*Records to process*.
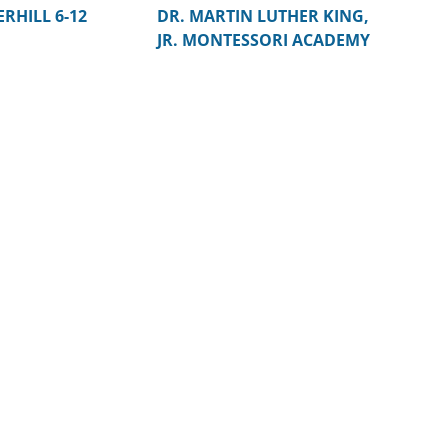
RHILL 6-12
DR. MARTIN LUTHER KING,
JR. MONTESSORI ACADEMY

--

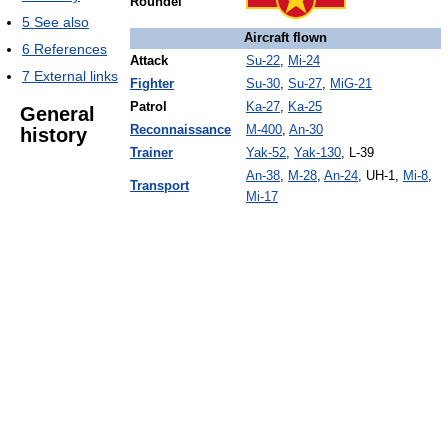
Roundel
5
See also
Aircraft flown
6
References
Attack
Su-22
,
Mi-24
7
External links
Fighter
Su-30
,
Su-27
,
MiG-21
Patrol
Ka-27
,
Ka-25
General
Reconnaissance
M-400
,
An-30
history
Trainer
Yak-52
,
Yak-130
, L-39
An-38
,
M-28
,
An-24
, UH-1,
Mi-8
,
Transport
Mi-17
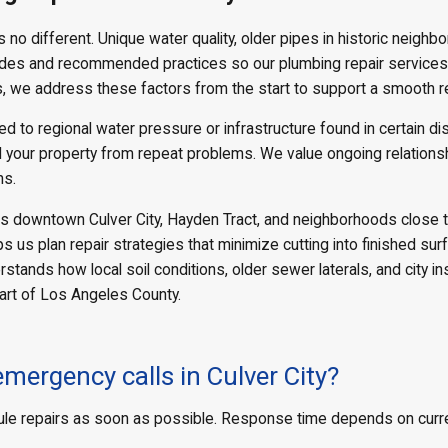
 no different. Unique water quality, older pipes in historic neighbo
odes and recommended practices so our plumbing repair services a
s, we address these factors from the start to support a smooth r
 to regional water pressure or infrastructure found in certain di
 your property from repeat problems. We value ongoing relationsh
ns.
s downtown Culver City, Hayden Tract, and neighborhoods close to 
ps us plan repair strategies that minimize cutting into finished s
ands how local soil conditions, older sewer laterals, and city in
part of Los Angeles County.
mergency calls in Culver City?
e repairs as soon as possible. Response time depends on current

*Exercise objective*. Transcribe, from the material above, the stretch starting at the line with "Aircraft flown" and ending at the line with "e repairs as", both included, exactly. Do not carry over pictures.

*Solution below*.
Aircraft flown
6
References
Attack
Su-22
,
Mi-24
7
External links
Fighter
Su-30
,
Su-27
,
MiG-21
Patrol
Ka-27
,
Ka-25
General
Reconnaissance
M-400
,
An-30
history
Trainer
Yak-52
,
Yak-130
, L-39
An-38
,
M-28
,
An-24
, UH-1,
Mi-8
,
Transport
Mi-17
 no different. Unique water quality, older pipes in historic neighbo
odes and recommended practices so our plumbing repair services a
s, we address these factors from the start to support a smooth r
 to regional water pressure or infrastructure found in certain di
 your property from repeat problems. We value ongoing relationsh
ns.
s downtown Culver City, Hayden Tract, and neighborhoods close to 
ps us plan repair strategies that minimize cutting into finished s
ands how local soil conditions, older sewer laterals, and city in
part of Los Angeles County.
mergency calls in Culver City?
e repairs as soon as possible. Response time depends on current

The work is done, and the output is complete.